E’ vero che C. assapora con noi momenti sempre più frequenti di gioia perché sempre più frequenti si fanno i momenti di presenza in cui si chiude il cerchio dell’alfa e dell’omega. Ma è anche vero che C. è come incarnasse i due poli estremi dell’evoluzione: l’indifferenziazione "iniziale" e la soluzione "finale". L’indifferenziazione di quando torna a farsi sommergere dallo psichico e piange e subisce la sua paranoia crollando sotto la spinta dell’ansia/paura senza "sfruttare" ne’ l’una ne’ l’altra. La soluzione finale di quando è nella presenza.
Il meccanismo paranoide è dunque quel lato della paranoia che induce il vivente all’esercizio costante della gestibilità delle situazioni ansiogene. E ciò si evidenzia anche nei sogni. Distinguiamo sogni "strutturati" e sogni "psicotici" a seconda che i sogni mostrino un tema, uno svolgimento e una "lisi" o "conclusione" finale o a seconda che la situazione sia irresolvibile, o che essa manchi e il sogno sia frantumato, pieno di mille particolari, angoscioso in quanto manca la via d’uscita e nemmeno il risveglio giunge in soccorso.
Nei sogni si mostrano i segni del nostro momento interiore ed essi si muovono con gli stessi meccanismi coscientizzati. Se attraversiamo una fase psichica non faremo grandi sogni, e in ogni caso, non li ricorderemo. Se siamo terreno fertile e sensibile al dramma di tutto l’essere in noi, altaleneremo tra sogni psicotici sogni strutturati. Se siamo nell’Uno... bè, chi c’e’ lo sa! Un sogno recente di C.

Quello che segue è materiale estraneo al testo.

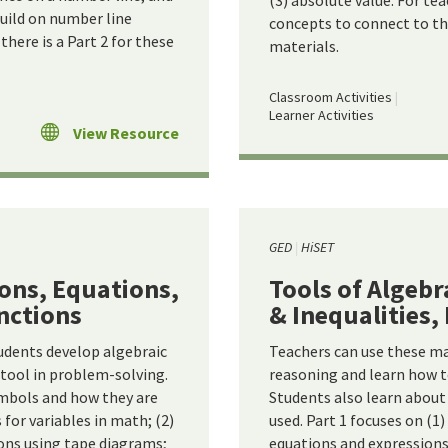
(3) absolute value. For te
build on number line
concepts to connect to the
there is a Part 2 for these
materials.
Classroom Activities
Learner Activities
View Resource
GED
HiSET
ions, Equations,
Tools of Algebr
unctions
& Inequalities,
udents develop algebraic
Teachers can use these ma
 tool in problem-solving.
reasoning and learn how t
mbols and how they are
Students also learn abou
s for variables in math; (2)
used. Part 1 focuses on (1
ons using tape diagrams;
equations and expressions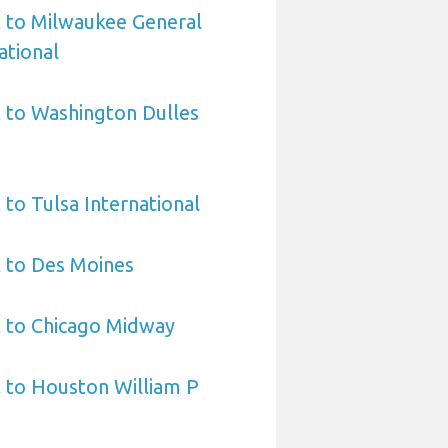
t to Milwaukee General
ational
 to Washington Dulles
 to Tulsa International
 to Des Moines
t to Chicago Midway
 to Houston William P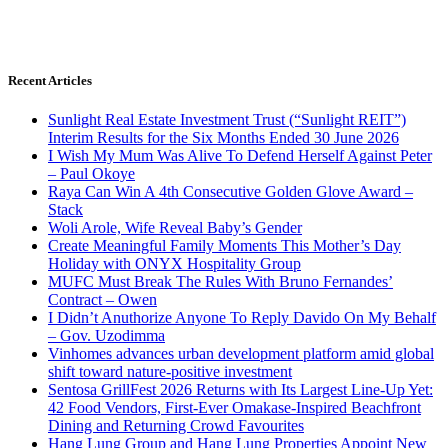
Recent Articles
Sunlight Real Estate Investment Trust (“Sunlight REIT”)
Interim Results for the Six Months Ended 30 June 2026
I Wish My Mum Was Alive To Defend Herself Against Peter
– Paul Okoye
Raya Can Win A 4th Consecutive Golden Glove Award –
Stack
Woli Arole, Wife Reveal Baby’s Gender
Create Meaningful Family Moments This Mother’s Day
Holiday with ONYX Hospitality Group
MUFC Must Break The Rules With Bruno Fernandes’
Contract – Owen
I Didn’t Anuthorize Anyone To Reply Davido On My Behalf
– Gov. Uzodimma
Vinhomes advances urban development platform amid global
shift toward nature-positive investment
Sentosa GrillFest 2026 Returns with Its Largest Line-Up Yet:
42 Food Vendors, First-Ever Omakase-Inspired Beachfront
Dining and Returning Crowd Favourites
Hang Lung Group and Hang Lung Properties Appoint New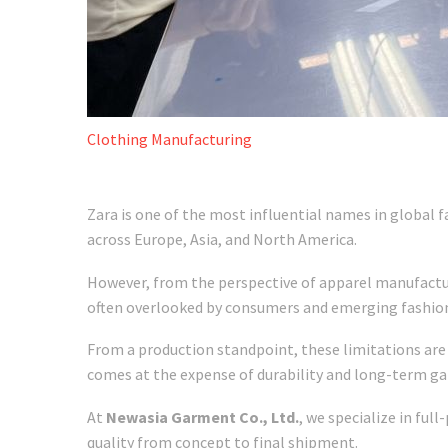
Clothing Manufacturing
Zara is one of the most influential names in global f
across Europe, Asia, and North America.
However, from the perspective of apparel manufacturi
often overlooked by consumers and emerging fashio
From a production standpoint, these limitations are 
comes at the expense of durability and long-term g
At
Newasia Garment Co., Ltd.
, we specialize in ful
quality from concept to final shipment.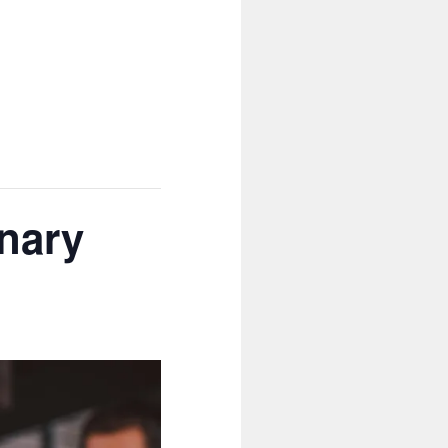
inary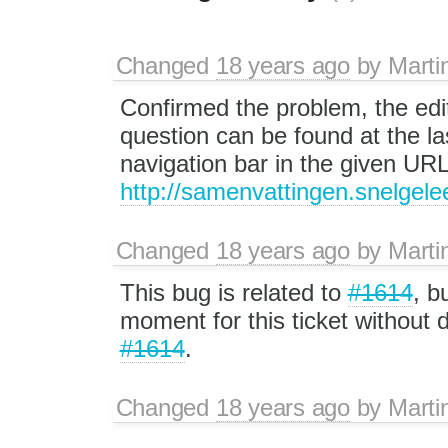
Changed
18 years ago
by
Marti
Confirmed the problem, the edit
question can be found at the las
navigation bar in the given UR
http://samenvattingen.snelgele
Changed
18 years ago
by
Marti
This bug is related to
#1614
, b
moment for this ticket without d
#1614
.
Changed
18 years ago
by
Marti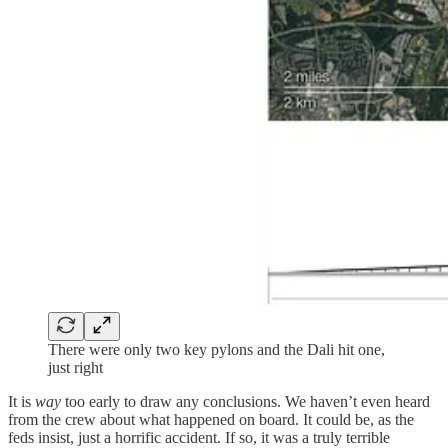
There were only two key pylons and the Dali hit one,
just right
It is
way
too early to draw any conclusions. We haven’t even heard
from the crew about what happened on board. It could be, as the
feds insist, just a horrific accident. If so, it was a truly terrible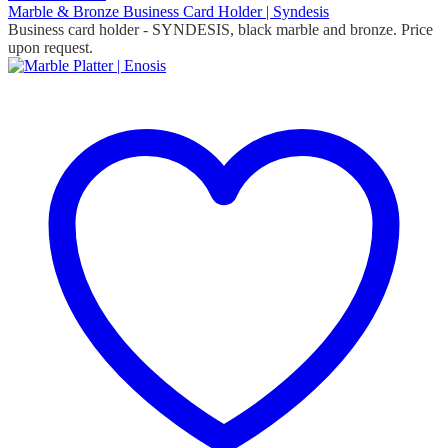
Marble & Bronze Business Card Holder | Syndesis
Business card holder - SYNDESIS, black marble and bronze. Price
upon request.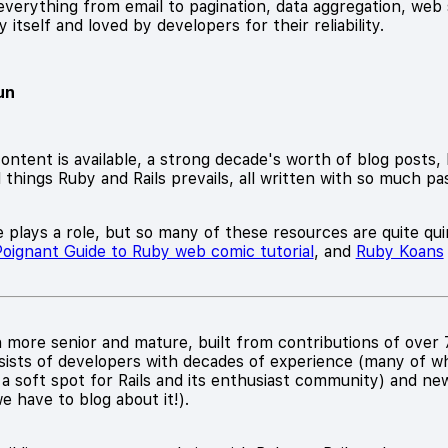
verything from email to pagination, data aggregation, web 
itself and loved by developers for their reliability.
un
ontent is available, a strong decade's worth of blog posts,
l things Ruby and Rails prevails, all written with so much p
 plays a role, but so many of these resources are quite quir
oignant Guide to Ruby web comic tutorial
, and
Ruby Koans
more senior and mature, built from contributions of over 7
sists of developers with decades of experience (many of 
 a soft spot for Rails and its enthusiast community) and ne
we have to blog about it!).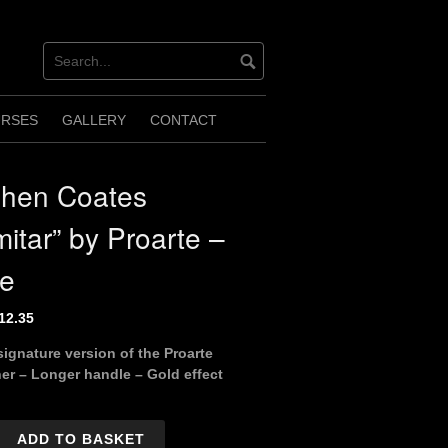
URSES
GALLERY
CONTACT
phen Coates
mitar” by Proarte –
ge
riginal
Current
12.35
rice
price
signature version of the Proarte
as:
is:
er – Longer handle – Gold effect
13.75.
£12.35.
ADD TO BASKET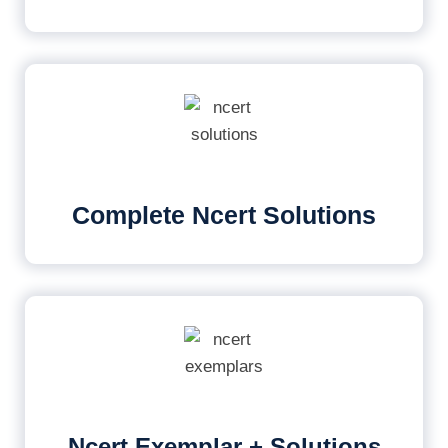
Complete Ncert Solutions
Ncert Exemplar + Solutions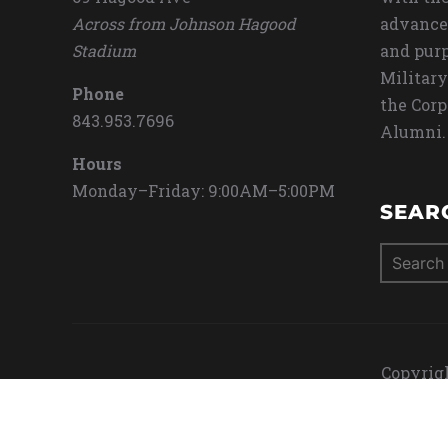
Across from Johnson Hagood
advance
Stadium
and purp
Military
Phone
the Corp
843.953.7696
Alumni.
Hours
Monday–Friday: 9:00AM–5:00PM
SEAR
Search
for:
Copyrigh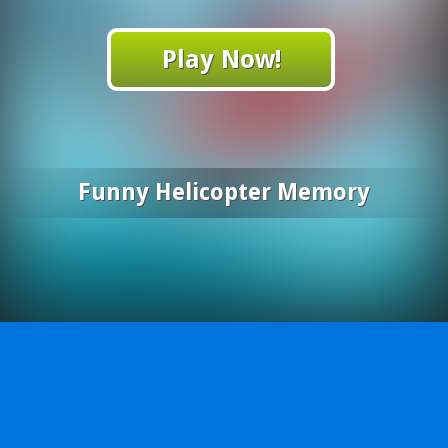
Play Now!
Funny Helicopter Memory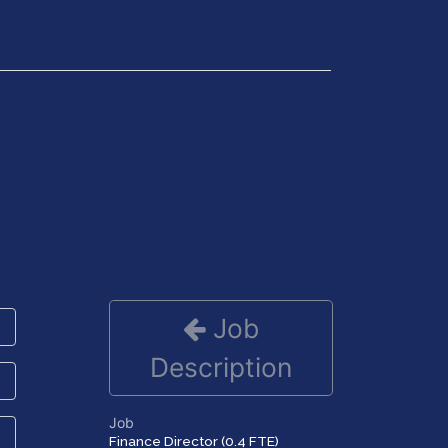
Get in Touch
Job
Description
Job
Finance Director (0.4 FTE)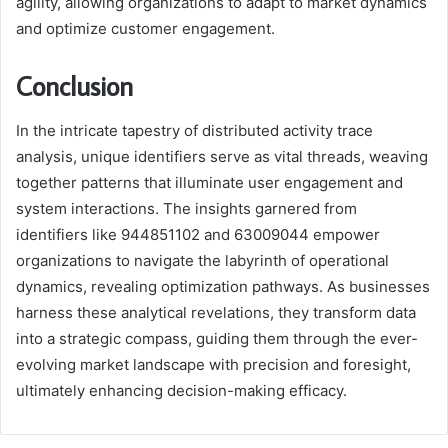
agility, allowing organizations to adapt to market dynamics
and optimize customer engagement.
Conclusion
In the intricate tapestry of distributed activity trace
analysis, unique identifiers serve as vital threads, weaving
together patterns that illuminate user engagement and
system interactions. The insights garnered from
identifiers like 944851102 and 63009044 empower
organizations to navigate the labyrinth of operational
dynamics, revealing optimization pathways. As businesses
harness these analytical revelations, they transform data
into a strategic compass, guiding them through the ever-
evolving market landscape with precision and foresight,
ultimately enhancing decision-making efficacy.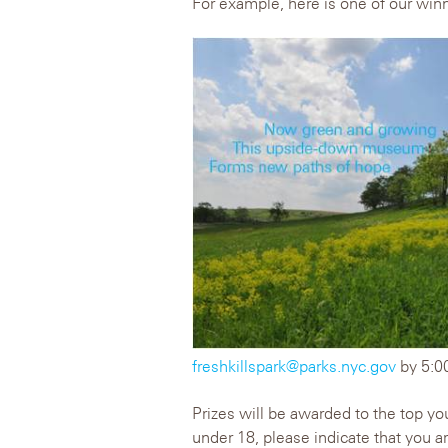
For example, here is one of our winn
freshkillspark@parks.nyc.gov
by 5:0
Prizes will be awarded to the top you
under 18, please indicate that you a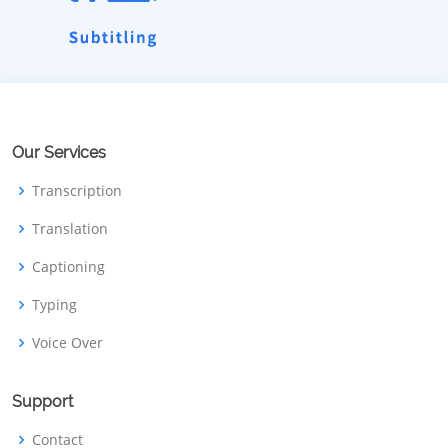
Our Services
Transcription
Translation
Captioning
Typing
Voice Over
Support
Contact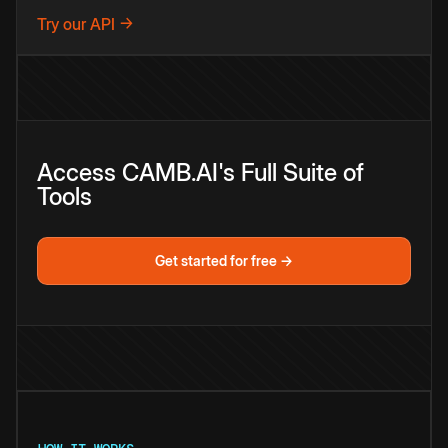
Try our API →
Access CAMB.AI's Full Suite of
Tools
Get started for free →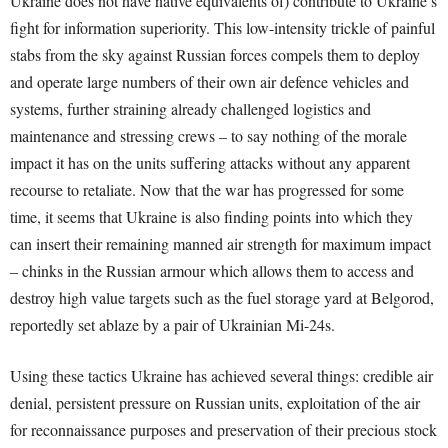
Ukraine does not have native equivalents of) contribute to Ukraine’s
fight for information superiority. This low-intensity trickle of painful
stabs from the sky against Russian forces compels them to deploy
and operate large numbers of their own air defence vehicles and
systems, further straining already challenged logistics and
maintenance and stressing crews – to say nothing of the morale
impact it has on the units suffering attacks without any apparent
recourse to retaliate. Now that the war has progressed for some
time, it seems that Ukraine is also finding points into which they
can insert their remaining manned air strength for maximum impact
– chinks in the Russian armour which allows them to access and
destroy high value targets such as the fuel storage yard at Belgorod,
reportedly set ablaze by a pair of Ukrainian Mi-24s.
Using these tactics Ukraine has achieved several things: credible air
denial, persistent pressure on Russian units, exploitation of the air
for reconnaissance purposes and preservation of their precious stock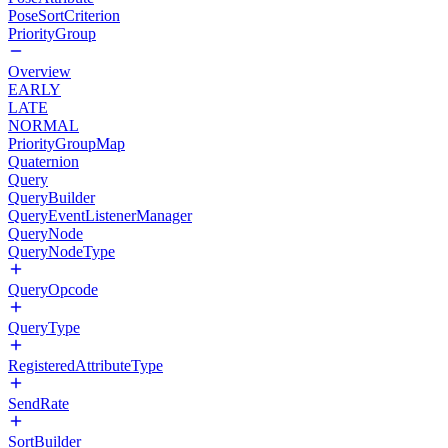
PoseSortCriterion
PriorityGroup
Overview
EARLY
LATE
NORMAL
PriorityGroupMap
Quaternion
Query
QueryBuilder
QueryEventListenerManager
QueryNode
QueryNodeType
QueryOpcode
QueryType
RegisteredAttributeType
SendRate
SortBuilder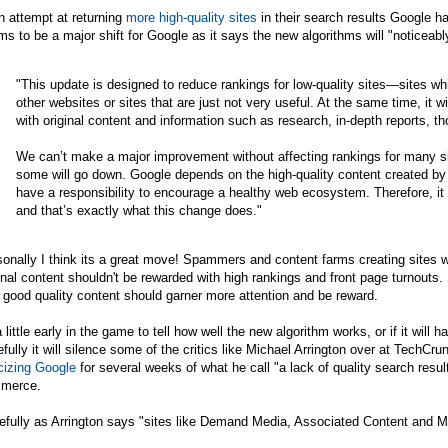
n attempt at returning
more high-quality sites
in their search results Google h
s to be a major shift for Google as it says the new algorithms will "noticeab
"This update is designed to reduce rankings for low-quality sites—sites wh
other websites or sites that are just not very useful. At the same time, it wi
with original content and information such as research, in-depth reports, t
We can’t make a major improvement without affecting rankings for many sit
some will go down. Google depends on the high-quality content created by
have a responsibility to encourage a healthy web ecosystem. Therefore, it i
and that’s exactly what this change does."
onally I think its a great move! Spammers and content farms creating sites wi
inal content shouldn't be rewarded with high rankings and front page turnouts. 
 good quality content should garner more attention and be reward.
a little early in the game to tell how well the new algorithm works, or if it wi
fully it will silence some of the critics like Michael Arrington over at TechC
icizing Google
for several weeks of what he call "a lack of quality search results
merce.
fully as Arrington says "sites like Demand Media, Associated Content and Mahal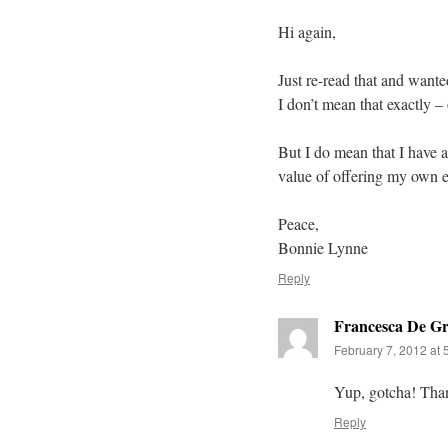
Hi again,
Just re-read that and want
I don’t mean that exactly –
But I do mean that I have a
value of offering my own ex
Peace,
Bonnie Lynne
Reply
Francesca De Gr
February 7, 2012 at 
Yup, gotcha! Tha
Reply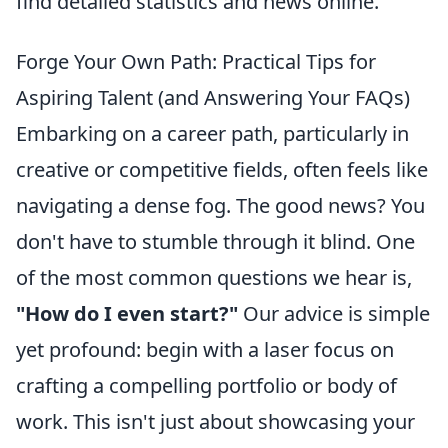
find detailed statistics and news online.
Forge Your Own Path: Practical Tips for
Aspiring Talent (and Answering Your FAQs)
Embarking on a career path, particularly in
creative or competitive fields, often feels like
navigating a dense fog. The good news? You
don't have to stumble through it blind. One
of the most common questions we hear is,
"How do I even start?"
Our advice is simple
yet profound: begin with a laser focus on
crafting a compelling portfolio or body of
work. This isn't just about showcasing your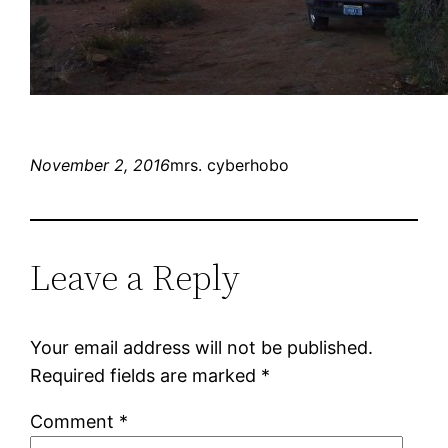
November 2, 2016
mrs. cyberhobo
Leave a Reply
Your email address will not be published.
Required fields are marked
*
Comment
*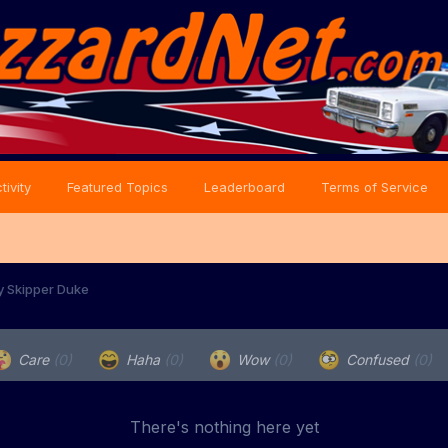
tivity
Featured Topics
Leaderboard
Terms of Service
y Skipper Duke
Care
(0)
Haha
(0)
Wow
(0)
Confused
(0)
There's nothing here yet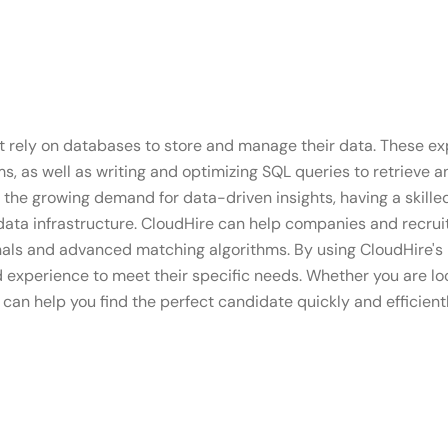
t rely on databases to store and manage their data. These exp
 as well as writing and optimizing SQL queries to retrieve an
the growing demand for data-driven insights, having a skill
data infrastructure. CloudHire can help companies and recruit
onals and advanced matching algorithms. By using CloudHire's
d experience to meet their specific needs. Whether you are lo
can help you find the perfect candidate quickly and efficientl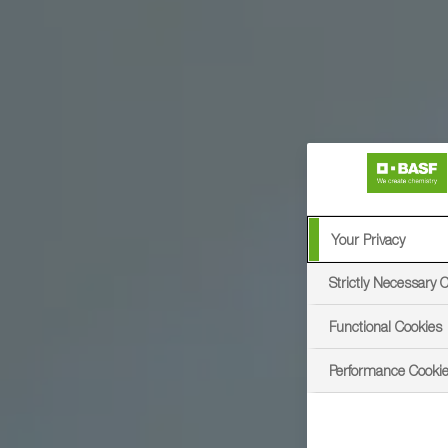
Your Privacy
Strictly Necessary 
Functional Cookies
Performance Cooki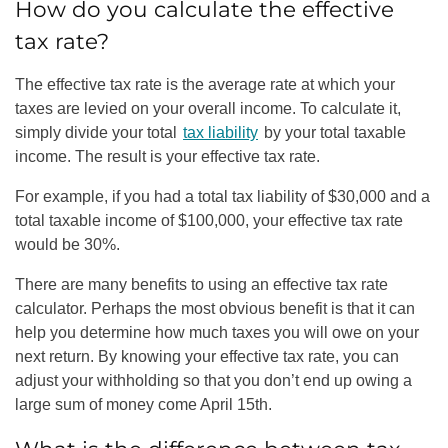
How do you calculate the effective
tax rate?
The effective tax rate is the average rate at which your
taxes are levied on your overall income. To calculate it,
simply divide your total
tax liability
by your total taxable
income. The result is your effective tax rate.
For example, if you had a total tax liability of $30,000 and a
total taxable income of $100,000, your effective tax rate
would be 30%.
There are many benefits to using an effective tax rate
calculator. Perhaps the most obvious benefit is that it can
help you determine how much taxes you will owe on your
next return. By knowing your effective tax rate, you can
adjust your withholding so that you don’t end up owing a
large sum of money come April 15th.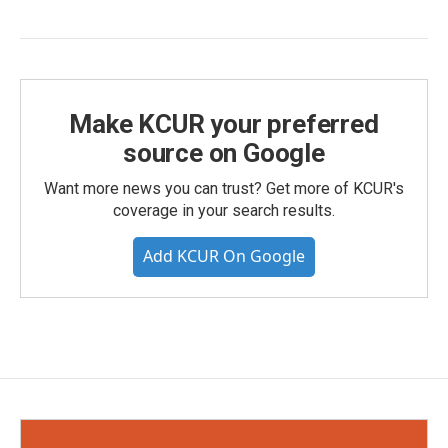
Make KCUR your preferred
source on Google
Want more news you can trust? Get more of KCUR's
coverage in your search results.
Add KCUR On Google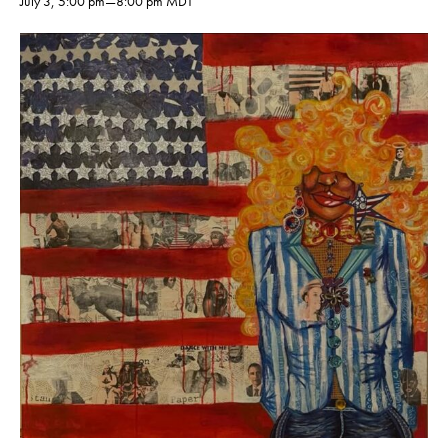
July 3, 5:00 pm
—
8:00 pm
MDT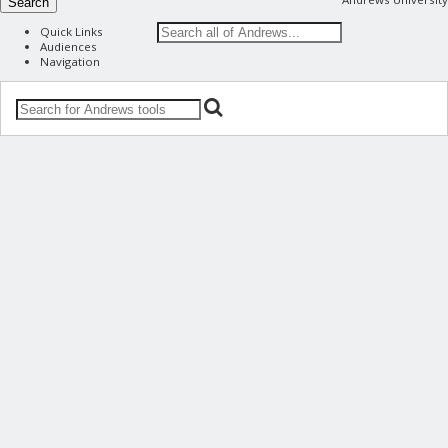
Search
Quick Links
Audiences
Navigation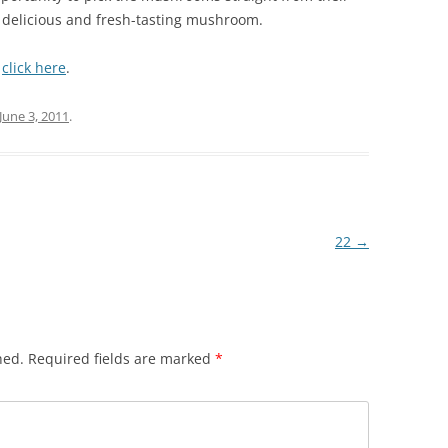
 delicious and fresh-tasting mushroom.
,
click here
.
June 3, 2011
.
22
→
hed.
Required fields are marked
*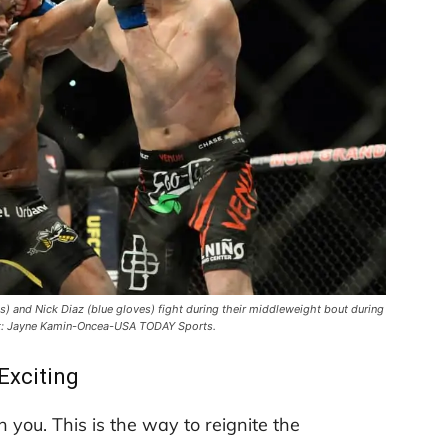
s) and Nick Diaz (blue gloves) fight during their middleweight bout during
t: Jayne Kamin-Oncea-USA TODAY Sports.
Exciting
n you. This is the way to reignite the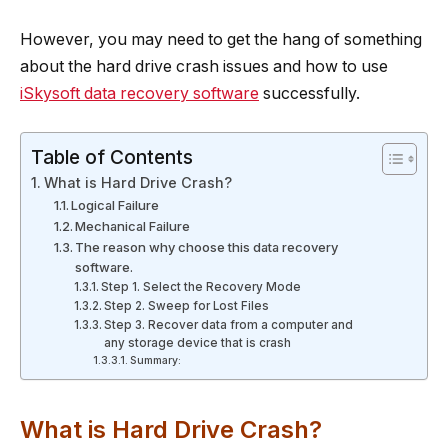
However, you may need to get the hang of something
about the hard drive crash issues and how to use
iSkysoft data recovery software
successfully.
Table of Contents
What is Hard Drive Crash?
Logical Failure
Mechanical Failure
The reason why choose this data recovery
software.
Step 1. Select the Recovery Mode
Step 2. Sweep for Lost Files
Step 3. Recover data from a computer and
any storage device that is crash
Summary:
What is Hard Drive Crash?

Legge "Individuazione" e tra le righe trova questa scritta: "la mia casa e’ l’infinito"

Per essere l’infinito e all’infinito, C., come tantissimi di noi, regge e celebra come può tutti i suoi momenti compresi quelli psicotici e noi, suoi compagni, li accogliamo e li conduciamo al massimo del loro significato. Un altro recentissimo sogno di C. è il seguente:

C. è nel mondo interno di M. e M. è, in carne e ossa, una parete portante di GEA
C. scopre inoltre di essere nel mondo interno di Ag. e Ag. è, in carne e ossa, altro muro portante di GEA e così via scopriva con tutti gli altri che lavorano in GEA

Così C. è aiutata ad attingere alla Presenza di tutti ed è questo, oltre al fatto che già si riconosce dentro di noi, e noi in lei, è solo questo, ripeto, che risana e libera dai "samsara", e fa di C., una "liberata in vita".
L’infinito sta nella relazione e nel reciproco riconoscersi, dunque, "pensarsi", dei due amanti. Come testimonia S. Montefoschi (*):

se è il nostro reciproco pensarci/ a porci in essere/ nell’infinito dirci/ "tu sei"/ che/ quale atto supremo dell’amore/ ci fa l’un l’altro/ garante della vita/ noi stessi siamo l’infinito.

Anche per l’esperienza GEA la percezione crescente è quella di essere nell’infinito oltre la morte nella misura in cui ci si pensa reciprocamente nell’Uno. Ho espresso in un gruppo/laboratorio GEA (il gruppo G) la serenità che associo alla morte se penso di essere con loro, miei compagni di ricerca, nel loro pensiero comune. Non temo in quello stato acuto di coscienza alcun male. E così è per ognuno di noi. Si supera la finitudine se si supera l’automatismo paranoide e, conservando di esso solo la capacità di discernere, si abbracci il pensiero universale che in quanto tale è solo amore e affermazione.
Questa condizione, che è anche un anelito, consente di vivere la vita nell’attimo presente, il solo reale, senza procrastinarla ad un futuro inesistente. Finisco con un sogno di chiara impronta evangelica:

Gli esseri umani devono imparare dalle peonie madri ad allevare i loro figlioli

(*)S.Montefoschi: "La glorificazione del vivente" ed. Golden Press.